Our boss Jimmy, who is equally as obsessed with the Juul as he is U2, was inviting us and the Sansiri team out to a celebratory meal at Charm Eatery and Bar. Before ordering any solid foods, in true Jimmy style we are served with a round of tequila shots. One shot leads to another, and another, and a cocktail here and there and before we know it we’re ordering Jimmy a cake to celebrate his 80th birthday. He’s 52.

From what I can recall, the remainder of the night went a little something like this. First, we collectively decide the best and only option is to dance it off.
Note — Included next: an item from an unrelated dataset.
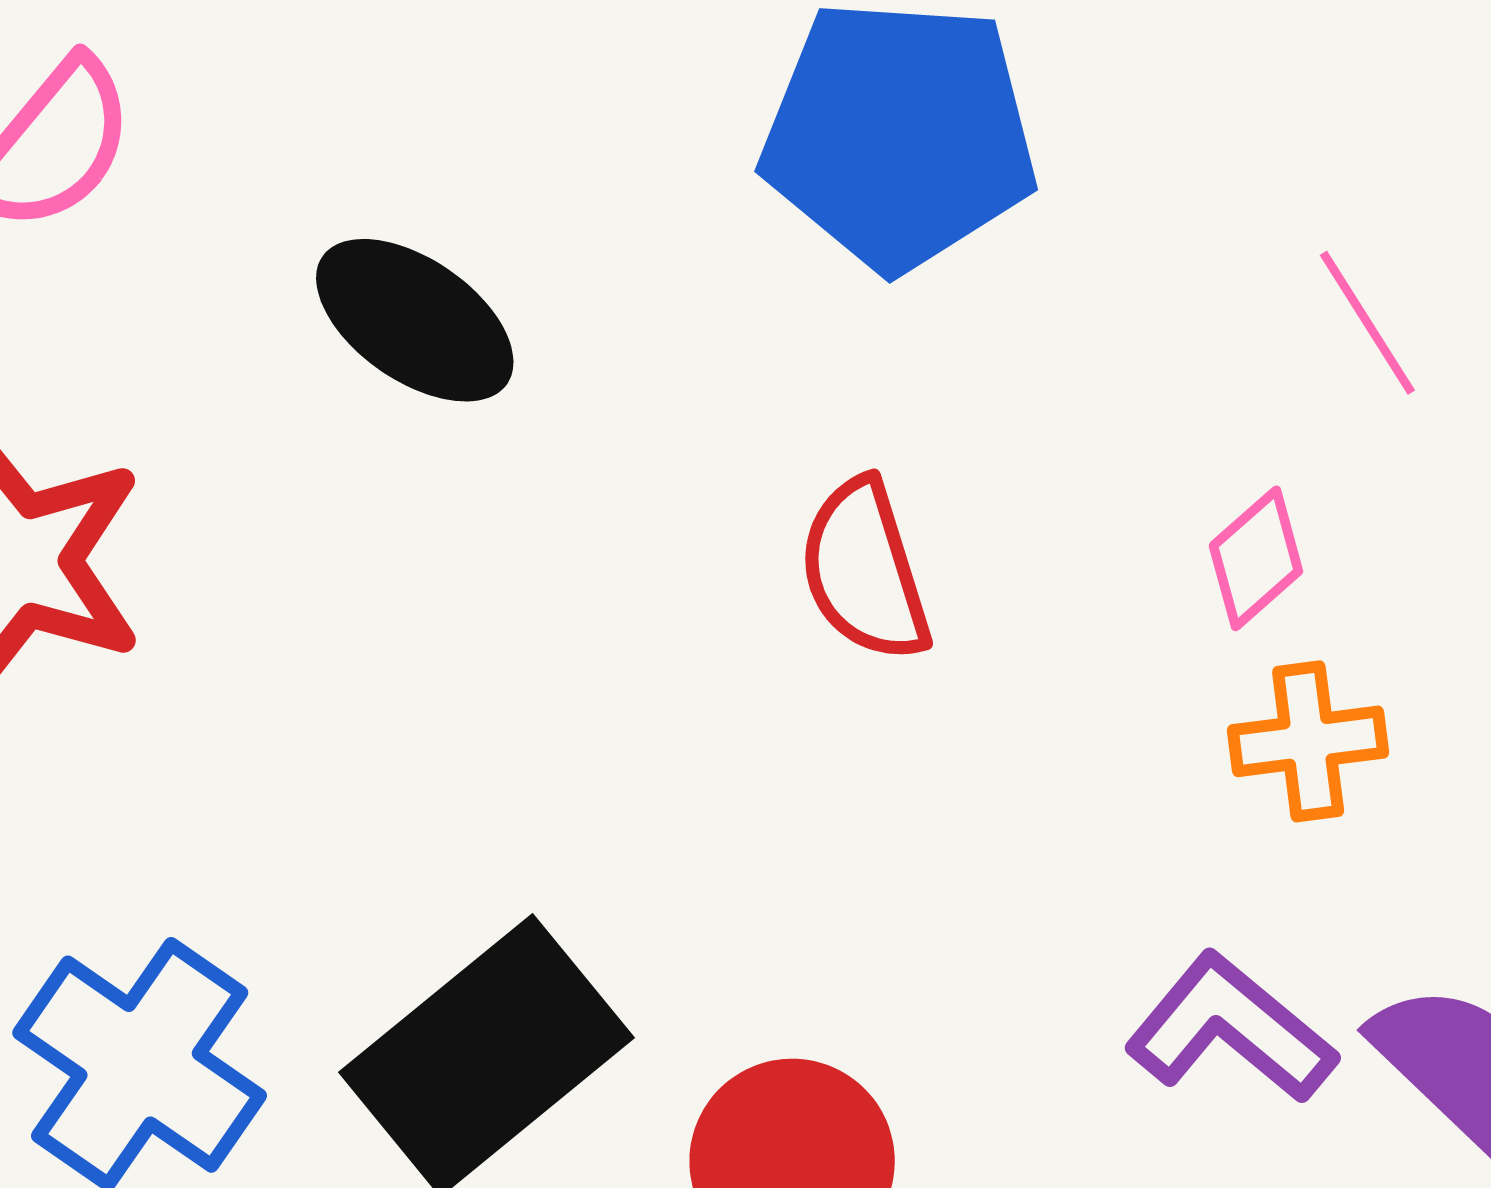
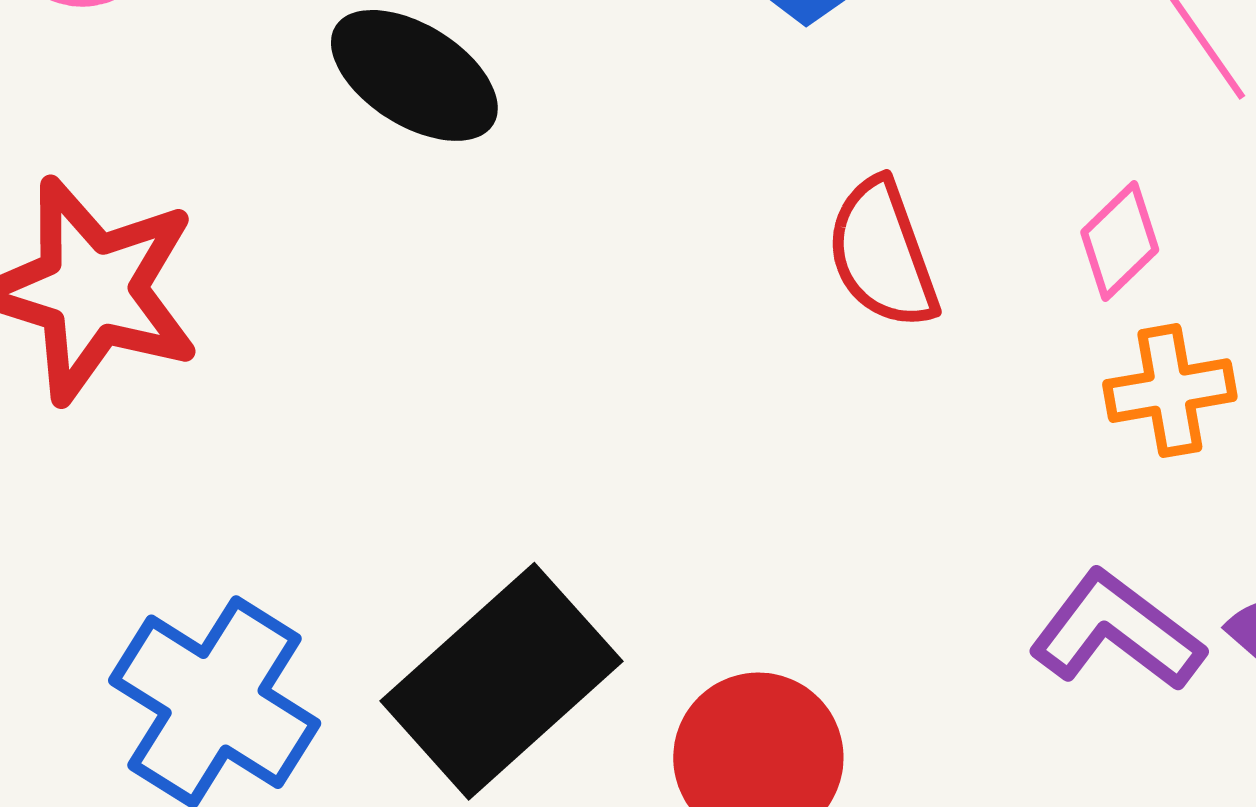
red semicircle: (864, 570) -> (882, 254), moved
Next, we stumble into Revolucion Cocktail. The place was entirely empty, and we couldn’t care less. We had just launched our baby (One Night) in Bangkok, and more tequila shots were in order. Finally, we decide to go to a fabulously gay club in the basement of an InterContinental Hotel called Mixx. The last straw? Alex was denied entry due to her off-brand sneakers, we still managed to sneak our way in, and one last bottle was shamelessly popped.

The next thing I know, I look down at my phone and it’s 5 am. I probably shouldn’t have, but I decided the only way to end my Bangkok night in style was to take a motorbike back to my hotel (sorry mom). And then there was one last rookie mistake. I ordered a burger, chocolate fondant, pasta, and an extra side of fries all for myself from the always convenient 24-hour room service. And just like my college years, I woke up the next morning to a cold meal that I hadn’t touched. It was then I finally decided, get your sh*t together, it’s time to go home.

Jimmy’s 80th, Alex’s shoe dilemma, and my motorbike home

THE MORAL.

The most important relationship you have is with y̶o̶u̶r̶s̶e̶l̶f̶ the cities that you call home. Much like in my past human relationships, each trip to Bangkok has taught me something new. What, you wonder, did I learn this time? You can have it all. I want a city (and a man) who can show me the finer things in life and is not afraid to get dirty and go off-the-beaten-path. So what if it’s not all caviar and champagne? If someone has a problem with that, well, let’s just say nobody gets to talk bad about my boyfriend.